Arizona-based Sierra Drywall claims that "from at least September 2011 through the present, the defendants, manufacturers of gypsum board, combined and conspired to fix and raise the prices at which they sold gypsum board in the United States beginning with large and coordinated price increases that all became effective on or about January 1 or 2, 2012. In advance of these coordinated increases, during late September through mid-October 2011, five of the eight defendant manufacturers announced that they were raising gypsum board prices in January 2012 by an unprecedented 35 percent to their customers and indicated those prices increases would remain in place throughout 2012."

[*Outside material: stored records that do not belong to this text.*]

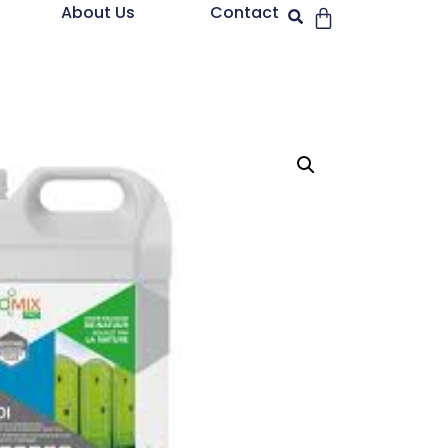
About Us
Contact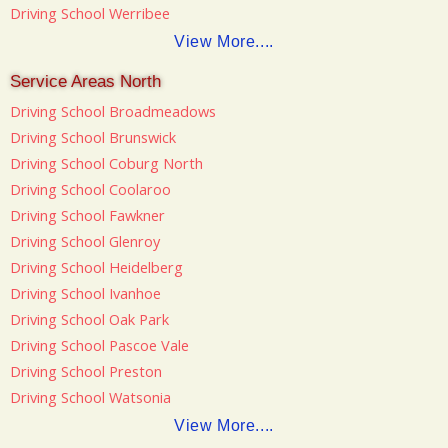
Driving School Werribee
View More....
Service Areas North
Driving School Broadmeadows
Driving School Brunswick
Driving School Coburg North
Driving School Coolaroo
Driving School Fawkner
Driving School Glenroy
Driving School Heidelberg
Driving School Ivanhoe
Driving School Oak Park
Driving School Pascoe Vale
Driving School Preston
Driving School Watsonia
View More....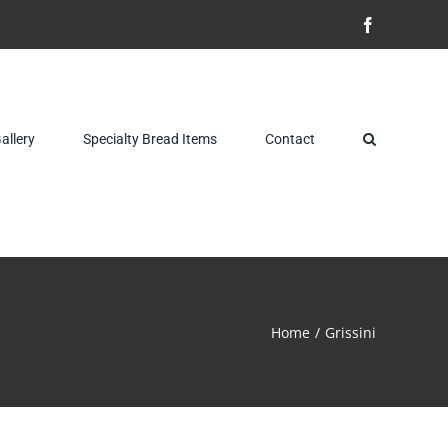
Facebook
allery
Specialty Bread Items
Contact
Home
Grissini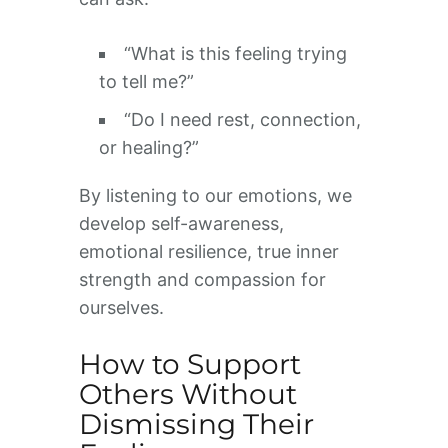
“What is this feeling trying
to tell me?”
“Do I need rest, connection,
or healing?”
By listening to our emotions, we
develop self-awareness,
emotional resilience, true inner
strength and compassion for
ourselves.
How to Support
Others Without
Dismissing Their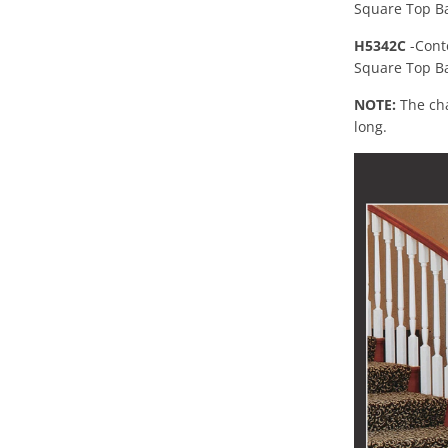
Square Top Ba
H5342C
-Cont
Square Top Ba
NOTE:
The cha
long.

The remaining defendants sent letters to their customers indicating they would impose similar price increases, the complaint states.

Sierra claims the price increase was led by American Gypsum, which has a relatively small market share. "Absent assurances and agreement that its 'competitors' would follow, such 'leadership' by a small player would have been contrary to American Gypsum's self interest," Sierra says in the complaint.

Despite a soft construction market, "Defendants also maintained substantially higher prices in the face of significant industry overcapacity that would have made it virtually impossible for any defendant independently to impose and maintain a substantial price increases on its customers in the absence of collusion," according to the 37-page complaint.

Sierra claims that "at virtually the same time, each of the defendants also abruptly abolished its use of a decades-old competitive pricing practice known as job quotes. ... Job quotes permitted customers to lock in the price of gypsum board for the entire course of a construction project. Notwithstanding the pivotal role this pricing model had historically played in the industry for more than four decades, each defendant abruptly eliminated the practice in late 2011, at the same time that they put in place the industry-wide price increases described above."

Sierra claims that the elimination of job quotes allowed the defendants to monitor each others' pricing to ensure no co-conspirator undercut the others.

"Prior to the elimination of job quotes, as much as 70 percent of all gypsum board was sold pursuant to a job quote. If job quotes had remained in place, a defendant's failure to implement collusive price increases would not necessarily mean defection from a conspiracy, but could simply be pricing consistent with the job quote practice. With the practice eliminated, however, any failure to impose price increases on customers would be more readily recognized by co-conspirators as cheating. Thus, by collusively eliminating the job quote policy, defendants not only ensured more immediate and consistent implementation of their conspiratorial 2012 price increase, but facilitated the monitoring of the conspiracy," according to the complaint.

The defendants "collectively account for over 99 percent of the gypsum board sold in the United States and Canada," the complaint states. "The three largest defendants account for more than 60 percent of the U.S. sales of gypsum board."

USG controls 25 percent of the North American market, National Gypsum 23 percent, Saint Gobain/CertainTeed 13 percent, and Georgia-Pacific and American Gypsum 10 percent each, according to the complaint.

Sierra seeks treble damages for conspiracy and antitrust violations.

It is represented by Elizabeth Fegan with Hagens, Berman, Sobol, Shapiro, of Oak Park.